The commercial production of nitric acid involves the following chemical reactions: $$ \begin{aligned} 4 \mathrm{NH}_{3}(g)+5 \mathrm{O}_{2}(g) & \longrightarrow 4 \mathrm{NO}(g)+6 \mathrm{H}_{2} \mathrm{O}(g) \\ 2 \mathrm{NO}(g)+\mathrm{O}_{2}(g) & \longrightarrow 2 \mathrm{NO}_{2}(g) \\ 3 \mathrm{NO}_{2}(g)+\mathrm{H}_{2} \mathrm{O}(l) & \longrightarrow 2 \mathrm{HNO}_{3}(a q)+\mathrm{NO}(g) \end{aligned} $$ (a) Which of these reactions are redox reactions? (b) In each redox reaction identify the element undergoing oxidation and the element undergoing reduction. (c) How many grams of ammonia must you start with to make $1000.0 \mathrm{~L}\( of a \)0.150 \mathrm{M}$ aqueous solution of nitric acid? Assume all the reactions give \(100 \%\) yield.

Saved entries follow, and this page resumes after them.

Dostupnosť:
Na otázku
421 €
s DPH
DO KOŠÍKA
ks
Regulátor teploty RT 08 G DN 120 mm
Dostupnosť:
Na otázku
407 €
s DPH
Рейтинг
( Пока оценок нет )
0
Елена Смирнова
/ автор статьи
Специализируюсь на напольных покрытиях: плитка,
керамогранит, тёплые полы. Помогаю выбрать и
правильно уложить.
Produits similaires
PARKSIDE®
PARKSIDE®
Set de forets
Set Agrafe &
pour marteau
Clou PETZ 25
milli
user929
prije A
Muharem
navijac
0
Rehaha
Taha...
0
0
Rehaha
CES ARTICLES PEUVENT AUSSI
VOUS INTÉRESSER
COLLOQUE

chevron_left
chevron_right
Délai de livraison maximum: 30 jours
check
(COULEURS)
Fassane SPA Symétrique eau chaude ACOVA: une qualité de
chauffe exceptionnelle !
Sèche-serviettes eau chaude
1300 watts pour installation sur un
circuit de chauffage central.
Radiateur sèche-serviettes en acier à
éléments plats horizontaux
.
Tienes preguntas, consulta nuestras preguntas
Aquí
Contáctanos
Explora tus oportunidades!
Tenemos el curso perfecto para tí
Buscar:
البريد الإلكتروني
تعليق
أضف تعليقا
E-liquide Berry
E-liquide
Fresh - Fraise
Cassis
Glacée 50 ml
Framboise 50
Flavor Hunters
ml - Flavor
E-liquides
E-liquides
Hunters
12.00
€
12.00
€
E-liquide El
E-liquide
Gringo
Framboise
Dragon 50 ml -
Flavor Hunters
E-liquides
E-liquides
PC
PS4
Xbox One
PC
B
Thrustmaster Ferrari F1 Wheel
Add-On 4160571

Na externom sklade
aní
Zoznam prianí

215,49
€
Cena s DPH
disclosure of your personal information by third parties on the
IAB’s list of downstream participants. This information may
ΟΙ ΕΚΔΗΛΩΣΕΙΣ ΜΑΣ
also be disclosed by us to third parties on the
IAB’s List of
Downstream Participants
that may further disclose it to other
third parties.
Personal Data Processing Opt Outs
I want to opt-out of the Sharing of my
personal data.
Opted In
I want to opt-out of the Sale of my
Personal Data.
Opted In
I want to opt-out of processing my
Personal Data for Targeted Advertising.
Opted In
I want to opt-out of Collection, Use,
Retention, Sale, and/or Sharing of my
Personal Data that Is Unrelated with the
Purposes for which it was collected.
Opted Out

To identify redox reactions, we'll look at the oxidation states of each element in reactants and products. If the oxidation state changes, then the reaction is a redox reaction. To determine the oxidation states, remember that hydrogen has oxidation state +1, oxygen has oxidation state -2, and the oxidative state of nitrogen varies. For the first reaction: \[4NH_3(g)+5O_2(g) \longrightarrow 4NO(g)+6H_2O(g)\] Oxidation states (initial and final) are: N: -3 to +2 H: +1 (stays constant) O: 0 to -2 For the second reaction: \[2NO(g)+O_2(g) \longrightarrow 2NO_2(g)\] Oxidation states (initial and final) are: N: +2 to +4 O: 0 to -2 For the third reaction: \[3NO_2(g)+H_2O(l) \longrightarrow 2HNO_3(aq)+NO(g)\] Oxidation states (initial and final) are: N: +4 to +5 O: -2 (stays constant) H: +1 (stays constant) As there are changes in oxidation states for all three reactions, all three are redox reactions.

Based on the oxidation state changes from Step 1, we can determine which elements are undergoing oxidation (increase in oxidation state) and reduction (decrease in oxidation state): For the first reaction: Oxidation: Nitrogen (N) - going from -3 to +2 Reduction: Oxygen (O) - going from 0 to -2 For the second reaction: Oxidation: Nitrogen (N) - going from +2 to +4 Reduction: Oxygen (O) - going from 0 to -2 For the third reaction: Oxidation: Nitrogen (N) - going from +4 to +5 Reduction: None, since no elements decrease in oxidation state.

To find the amount of ammonia needed to produce 1000.0 L of a 0.150 M aqueous solution of nitric acid, first, we need to find the number of moles of nitric acid in this solution: Moles of \(HNO_3\) = Molarity × Volume Moles of \(HNO_3\) = \(0.150\, mol/L \times 1000.0\, L = 150.0\, mol\) Now, look at the balanced equation of the first and third reaction: Reaction 1: \(4NH_3 + 5O_2 \longrightarrow 4NO + 6H_2O\) Reaction 3: \(3NO_2 + H_2O \longrightarrow 2HNO_3 + NO\) Since all reactions have 100% yield, we can calculate the moles of ammonia needed for 150.0 moles of \(HNO_3\). From Reaction 3, we can see that 2 moles of \(HNO_3\) are produced from 1 mole of NO. From Reaction 1, we can see that 4 moles of NO are produced from 4 moles of \(NH_3\). Thus, we can find the moles of ammonia (\(NH_3\)) needed: Moles of \(NH_3 = \frac{moles \, of \, HNO_3}{2} \times 4 = 150.0\, mol \times 2 = 300.0\, mol\) Finally, convert moles of ammonia to grams using the molar mass of ammonia (17.03 g/mol): Mass of \(NH_3 =\) moles of \(NH_3 \times\) molar mass of \(NH_3\) Mass of \(NH_3 = 300.0\, mol \times 17.03\, g/mol = 5109\, g\) Thus, 5109 grams of ammonia are needed to make 1000.0 L of a 0.150 M aqueous solution of nitric acid assuming 100% yield.